Getting Started

This tutorial introduces the main ideas behind Crystallize—immutable execution contexts, pipeline steps, treatments, hypotheses, and the default plugin stack—using the same code that powers examples/minimal_experiment.

1. Define the Building Blocks

from crystallize import (
    Experiment,
    Pipeline,
    ParallelExecution,
    FrozenContext,
    data_source,
    pipeline_step,
    treatment,
    hypothesis,
    verifier,
)
from scipy.stats import ttest_ind

@data_source
def initial_data(ctx: FrozenContext) -> list[int]:
    return [0, 0, 0]

@pipeline_step()
def add_delta(data: list[int], ctx: FrozenContext, *, delta: float = 0.0) -> list[float]:
    return [x + delta for x in data]

@pipeline_step()
def track_sum(data: list[float], ctx: FrozenContext):
    return data, {"total": sum(data)}

boost_total = treatment("boost_total", {"delta": 10.0})

@verifier
def welch_t_test(baseline, treatment, alpha: float = 0.05):
    stat, p_value = ttest_ind(
        treatment["total"], baseline["total"], equal_var=False
    )
    return {"p_value": p_value, "significant": p_value < alpha}

@hypothesis(verifier=welch_t_test(), metrics="total")
def ordered_by_p_value(result: dict[str, float]) -> float:
    return result.get("p_value", 1.0)

What’s happening:

@data_source turns initial_data into a callable that produces the first payload passed to the pipeline.
@pipeline_step wraps a function into a PipelineStep. Keyword-only parameters are injected from the immutable FrozenContext unless supplied explicitly. Returning (data, metrics) records additional metrics without mutating the context.
treatment() declares a variation that merges the provided dictionary into the context before each replicate.
@verifier + @hypothesis pair a statistical test with a ranking function. Hypotheses receive aggregated metrics once all replicates finish.

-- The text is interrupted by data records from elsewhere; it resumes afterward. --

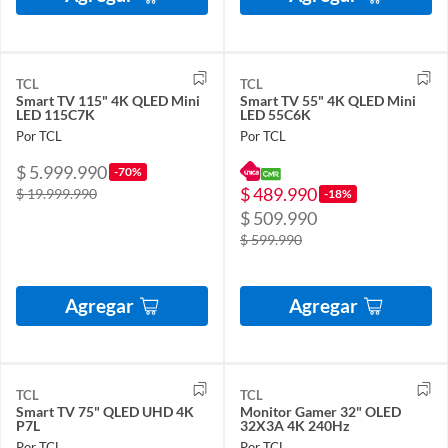
TCL
TCL
Smart TV 115" 4K QLED Mini
Smart TV 55" 4K QLED Mini
LED 115C7K
LED 55C6K
Por TCL
Por TCL
$ 5.999.990
-70%
$ 489.990
$ 19.999.990
-18%
$ 509.990
$ 599.990
Agregar
Agregar
TCL
TCL
Smart TV 75" QLED UHD 4K
Monitor Gamer 32" OLED
P7L
32X3A 4K 240Hz
Por TCL
Por TCL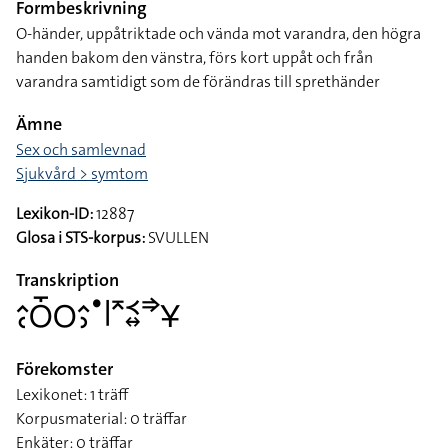
Formbeskrivning
O-händer, uppåtriktade och vända mot varandra, den högra
handen bakom den vänstra, förs kort uppåt och från
varandra samtidigt som de förändras till sprethänder
Ämne
Sex och samlevnad
Sjukvård > symtom
Lexikon-ID:
12887
Glosa i STS-korpus:
SVULLEN
Transkription
􌤵􌥗􌥆􌤻􌥆􌤵􌤶􌤟􌥼􌥷􌥹􌦉􌦆􌥃
Förekomster
Lexikonet: 1 träff
Korpusmaterial: 0 träffar
Enkäter: 0 träffar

2. Build and Run the Experiment

experiment = (
    Experiment.builder("demo")
    .datasource(initial_data())
    .add_step(add_delta())
    .add_step(track_sum())
    .plugins([ParallelExecution(max_workers=4)])
    .treatments([boost_total()])
    .hypotheses([ordered_by_p_value])
    .replicates(10)
    .build()
)

result = experiment.run()
print(result.metrics.baseline.metrics)
print(result.get_hypothesis("ordered_by_p_value").results)

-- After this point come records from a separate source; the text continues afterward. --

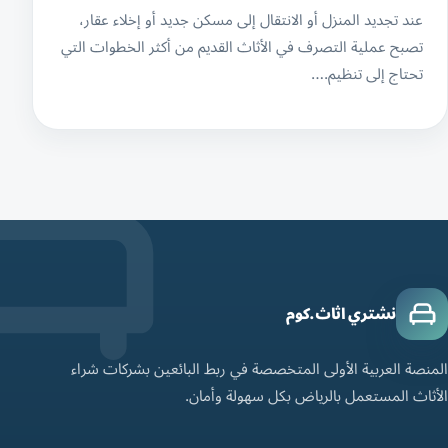
عند تجديد المنزل أو الانتقال إلى مسكن جديد أو إخلاء عقار،
تصبح عملية التصرف في الأثاث القديم من أكثر الخطوات التي
تحتاج إلى تنظيم.…
نشتري اثاث.كوم
المنصة العربية الأولى المتخصصة في ربط البائعين بشركات شراء
الأثاث المستعمل بالرياض بكل سهولة وأمان.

The builder attaches three default plugins:

ArtifactPlugin(root_dir="data") persists artifacts and metrics under data/<experiment>/vN/.
SeedPlugin(auto_seed=True) seeds Python’s RNG per replicate. Provide SeedPlugin(seed=42) to create reproducible seeds across runs.
LoggingPlugin writes structured logs to the crystallize logger.

3. Inspect the Output

result.metrics.baseline.metrics["total"] contains a list of replicate totals for the baseline.
result.metrics.treatments["boost_total (v0)"].metrics["total"] stores the treatment metrics. The (v0) suffix indicates which artifact version produced the results.
result.get_hypothesis("ordered_by_p_value").results returns a dictionary with the p-value and significance flag from the verifier.
result.print_tree() renders execution provenance (step timings and context additions) for debugging.

4. CLI Equivalents

The exact same experiment can be created with the CLI scaffold:

Run crystallize and press n to open Create New Experiment.
Generate an experiment with datasources.py, steps.py, and verifiers.py populated with example code.
Edit config.yaml to add the boost_total treatment and attach the hypothesis.
Press Enter to run it from the TUI. The summary tab highlights metrics, hypotheses, and stored artifacts; x toggles treatments and l switches between rerunning and using cached outputs.

5. Where to Go Next

Increase replicates and observe how the summary aggregates metrics.
Introduce your own treatments (next tutorial) or replace the verifier with a custom statistical check.
Use Experiment.from_yaml(...) to load folder-based experiments and wire multiple stages together with ExperimentGraph.